- [TASK REQUIREMENTS]:
Lines from the one with "Táticas de vôlei" up to and including the one with "non mi sarà insopportabile" are to be copied exactly from the records below, without their pictures.

(Dataset entries)
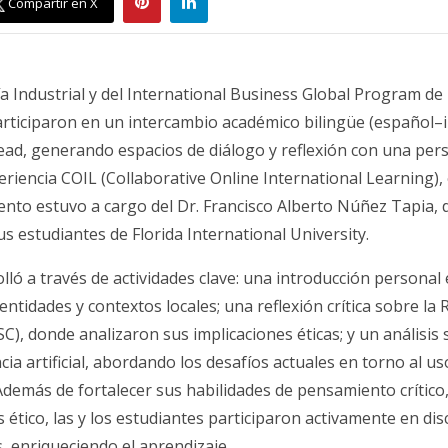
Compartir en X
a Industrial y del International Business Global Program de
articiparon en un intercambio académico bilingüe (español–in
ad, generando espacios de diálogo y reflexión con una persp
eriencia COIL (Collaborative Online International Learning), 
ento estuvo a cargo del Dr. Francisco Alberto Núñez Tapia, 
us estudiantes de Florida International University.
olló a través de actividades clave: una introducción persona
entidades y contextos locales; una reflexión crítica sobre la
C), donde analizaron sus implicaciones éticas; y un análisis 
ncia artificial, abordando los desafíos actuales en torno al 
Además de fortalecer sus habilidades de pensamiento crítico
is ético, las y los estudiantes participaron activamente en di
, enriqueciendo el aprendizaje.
* * *
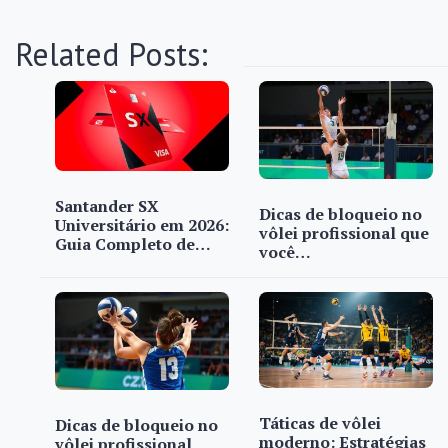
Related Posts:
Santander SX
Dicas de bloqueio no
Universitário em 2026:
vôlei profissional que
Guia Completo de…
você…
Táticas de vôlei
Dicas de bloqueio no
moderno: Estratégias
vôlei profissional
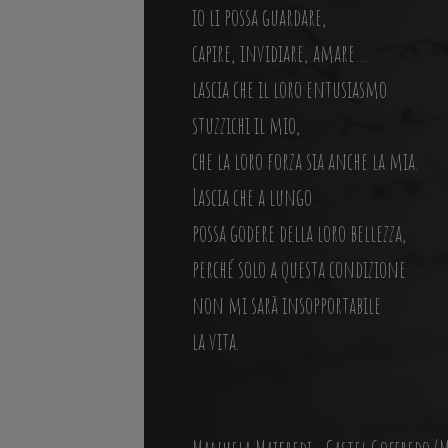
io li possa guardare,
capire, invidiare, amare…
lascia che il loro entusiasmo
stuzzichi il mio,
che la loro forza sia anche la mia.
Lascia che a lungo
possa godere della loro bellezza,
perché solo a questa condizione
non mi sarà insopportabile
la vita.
==
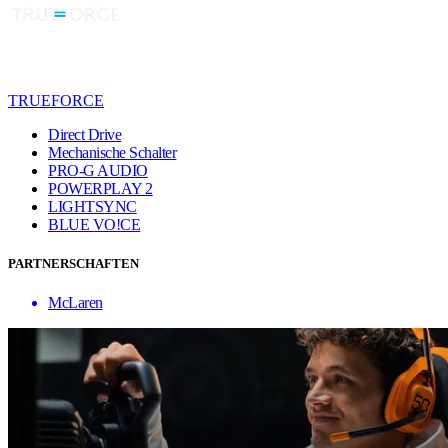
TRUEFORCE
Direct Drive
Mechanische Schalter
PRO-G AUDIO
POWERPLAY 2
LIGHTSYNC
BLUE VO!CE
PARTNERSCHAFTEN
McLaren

- [RESPONSE TO THIS EXERCISE]:
Táticas de vôlei
Dicas de bloqueio no
moderno: Estratégias
vôlei profissional
io li possa guardare,
capire, invidiare, amare…
lascia che il loro entusiasmo
stuzzichi il mio,
che la loro forza sia anche la mia.
Lascia che a lungo
possa godere della loro bellezza,
perché solo a questa condizione
non mi sarà insopportabile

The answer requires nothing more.